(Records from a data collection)
======

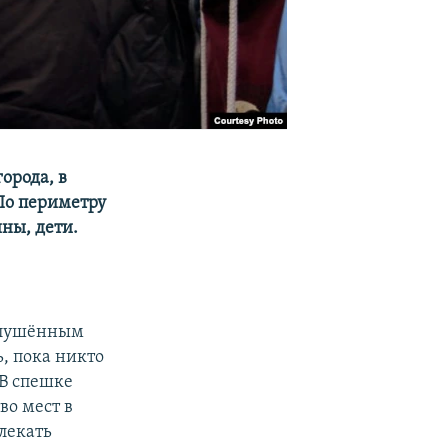
города, в
 По периметру
ны, дети.
иглушённым
ь, пока никто
 В спешке
о мест в
лекать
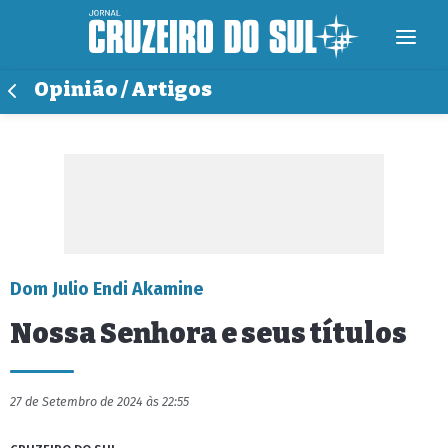
Opinião / Artigos
Dom Julio Endi Akamine
Nossa Senhora e seus títulos
27 de Setembro de 2024 às 22:55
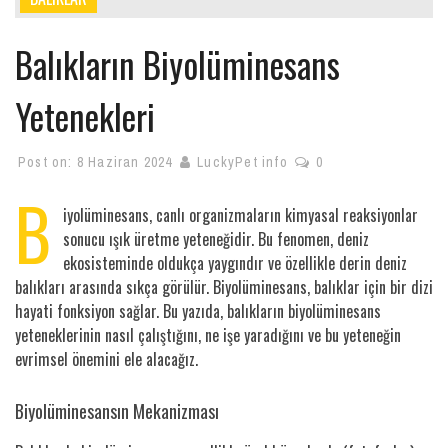
Balıkların Biyolüminesans
Yetenekleri
Post on:
8 Haziran 2024
LuckyPet info
0
B
iyolüminesans, canlı organizmaların kimyasal reaksiyonlar
sonucu ışık üretme yeteneğidir. Bu fenomen, deniz
ekosisteminde oldukça yaygındır ve özellikle derin deniz
balıkları arasında sıkça görülür. Biyolüminesans, balıklar için bir dizi
hayati fonksiyon sağlar. Bu yazıda, balıkların biyolüminesans
yeteneklerinin nasıl çalıştığını, ne işe yaradığını ve bu yeteneğin
evrimsel önemini ele alacağız.
Biyolüminesansın Mekanizması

======

• WHAT YOU NEED TO DO
Transcribe every record above in full. Pictures stay out of the copy.

• TASK ANSWER
города, в
 По периметру
ны, дети.
иглушённым
ь, пока никто
 В спешке
о мест в
лекать
Opinião / Artigos
Dom Julio Endi Akamine
Nossa Senhora e seus títulos
27 de Setembro de 2024 às 22:55
Balıkların Biyolüminesans
Yetenekleri
Post on:
8 Haziran 2024
LuckyPet info
0
B
iyolüminesans, canlı organizmaların kimyasal reaksiyonlar
sonucu ışık üretme yeteneğidir. Bu fenomen, deniz
ekosisteminde oldukça yaygındır ve özellikle derin deniz
balıkları arasında sıkça görülür. Biyolüminesans, balıklar için bir dizi
hayati fonksiyon sağlar. Bu yazıda, balıkların biyolüminesans
yeteneklerinin nasıl çalıştığını, ne işe yaradığını ve bu yeteneğin
evrimsel önemini ele alacağız.
Biyolüminesansın Mekanizması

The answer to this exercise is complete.